The trip was delivered through a collaboration between Kuehne+Nagel, LeShuttle Freight (Eurotunnel), charging specialist Voltempo, and DAF Trucks. The partners say the successful crossing shows electric HGVs can be integrated into existing cross-Channel freight operations, with an operational model that is “ready to scale”.
Why it matters for fleet managers
Eurotunnel says LeShuttle Freight carries around a quarter of all goods traded (by value) between the UK and continental Europe, with over a million trucks using the service each year. For fleet managers planning international decarbonisation routes, the announcement reinforces that the tunnel’s all-electric shuttle service can form part of a zero-direct-emission corridor for eHGV operations.
Route, charging and infrastructure: what was proven
The vehicle departed Kuehne+Nagel’s East Midlands Gateway depot loaded with 12 tonnes of freight, then charged at the site’s new Voltempo HyperCharger installation, described as the UK’s first megawatt-scale eHGV charging system. The six-bay hub can deliver up to 1MW of power or dynamically share capacity across multiple trucks, a model that will be familiar to fleet operators thinking in terms of depot throughput rather than single-vehicle charging.
Across a 1,700 km round trip to Kuehne+Nagel’s depot in Haiger, Germany, the crew topped up at public high-power hubs including Gridserve in the UK and Milence sites in Dunkirk (France) and Maasmechelen (Belgium), highlighting the emerging practicality of multi-country charging plans for long-haul duty cycles.

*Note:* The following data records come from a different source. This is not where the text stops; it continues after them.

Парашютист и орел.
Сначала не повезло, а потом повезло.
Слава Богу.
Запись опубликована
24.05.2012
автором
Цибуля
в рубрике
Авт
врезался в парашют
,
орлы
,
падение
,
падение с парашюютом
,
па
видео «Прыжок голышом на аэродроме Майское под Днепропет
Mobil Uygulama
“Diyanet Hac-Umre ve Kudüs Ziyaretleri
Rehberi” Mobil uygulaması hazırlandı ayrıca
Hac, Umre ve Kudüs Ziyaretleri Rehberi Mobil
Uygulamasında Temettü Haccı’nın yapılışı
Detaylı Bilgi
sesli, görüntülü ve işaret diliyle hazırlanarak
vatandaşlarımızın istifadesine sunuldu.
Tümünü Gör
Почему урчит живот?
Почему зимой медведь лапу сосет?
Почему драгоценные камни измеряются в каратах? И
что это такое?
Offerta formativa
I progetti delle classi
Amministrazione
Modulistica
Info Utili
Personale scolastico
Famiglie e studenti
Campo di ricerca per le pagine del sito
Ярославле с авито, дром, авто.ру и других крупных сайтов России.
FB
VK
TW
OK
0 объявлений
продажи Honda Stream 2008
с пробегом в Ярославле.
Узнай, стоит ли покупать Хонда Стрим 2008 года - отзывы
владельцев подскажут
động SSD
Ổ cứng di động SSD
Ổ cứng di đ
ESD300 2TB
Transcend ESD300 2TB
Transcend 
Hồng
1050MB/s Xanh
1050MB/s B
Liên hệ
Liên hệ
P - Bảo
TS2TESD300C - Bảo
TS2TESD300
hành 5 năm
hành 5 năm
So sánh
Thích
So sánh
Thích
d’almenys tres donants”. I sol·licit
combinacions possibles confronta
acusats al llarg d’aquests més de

Vehicle capability: DAF XF Electric
The milestone run used a DAF New Generation XF Electric, which has been recognised as International Truck of the Year 2026. The partners say the truck offers up to 500 km real-world range on a single charge and supports DC charging up to 325 kW, enabling “rapid top-ups” and making daily long-haul patterns more achievable when paired with the right charging strategy.

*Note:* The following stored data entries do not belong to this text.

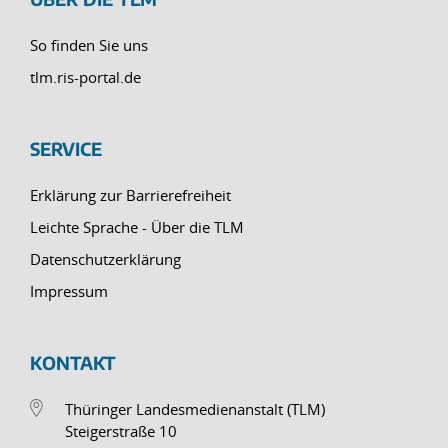
So finden Sie uns
tlm.ris-portal.de
SERVICE
Erklärung zur Barrierefreiheit
Leichte Sprache - Über die TLM
Datenschutzerklärung
Impressum
KONTAKT
Thüringer Landesmedienanstalt (TLM)
Steigerstraße 10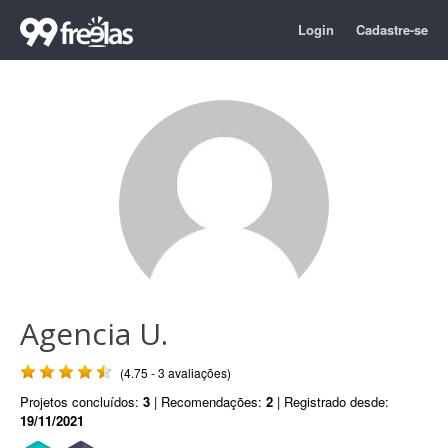
Login
Cadastre-se
Agencia U.
(4.75 - 3 avaliações)
Projetos concluídos:
3
| Recomendações:
2
| Registrado desde:
19/11/2021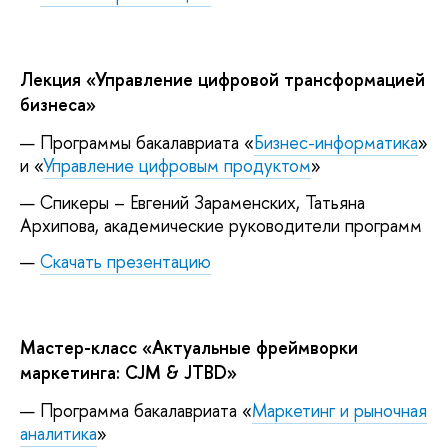
Лекция «Управление цифровой трансформацией
бизнеса»
Программы бакалавриата «
Бизнес-информатика
»
и «
Управление цифровым продуктом
»
Спикеры – Евгений Зараменских, Татьяна
Архипова, академические руководители программ
Скачать презентацию
Мастер-класс «Актуальные фреймворки
маркетинга: CJM & JTBD»
Программа бакалавриата «
Маркетинг и рыночная
аналитика
»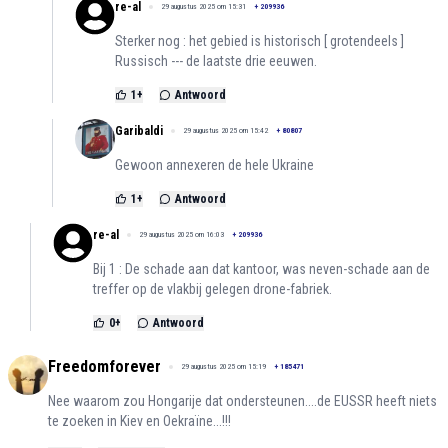
re-al
29 augustus 2025 om 15:31
+
209936
Sterker nog : het gebied is historisch [ grotendeels ]
Russisch --- de laatste drie eeuwen.
1
+
Antwoord
Garibaldi
29 augustus 2025 om 15:42
+
80807
Gewoon annexeren de hele Ukraine
1
+
Antwoord
re-al
29 augustus 2025 om 16:03
+
209936
Bij 1 : De schade aan dat kantoor, was neven-schade aan de
treffer op de vlakbij gelegen drone-fabriek.
0
+
Antwoord
Freedomforever
29 augustus 2025 om 15:19
+
185471
Nee waarom zou Hongarije dat ondersteunen....de EUSSR heeft niets
te zoeken in Kiev en Oekraïne...!!!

Government-backed learning through ZEHID
The project sits within eFREIGHT 2030, part of the UK government’s Zero Emission HGV and Infrastructure Demonstrator (ZEHID) programme, with the consortium set to share operational learning to help accelerate broader adoption. For fleet managers, that should translate into more real-world insight on route planning, charging dwell times, and cross-border operational constraints, areas where early deployments often struggle.
Industry voices framed the journey as a proof point that “range anxiety” for eHGVs on core supply routes is becoming less relevant as charging networks and depot hubs expand.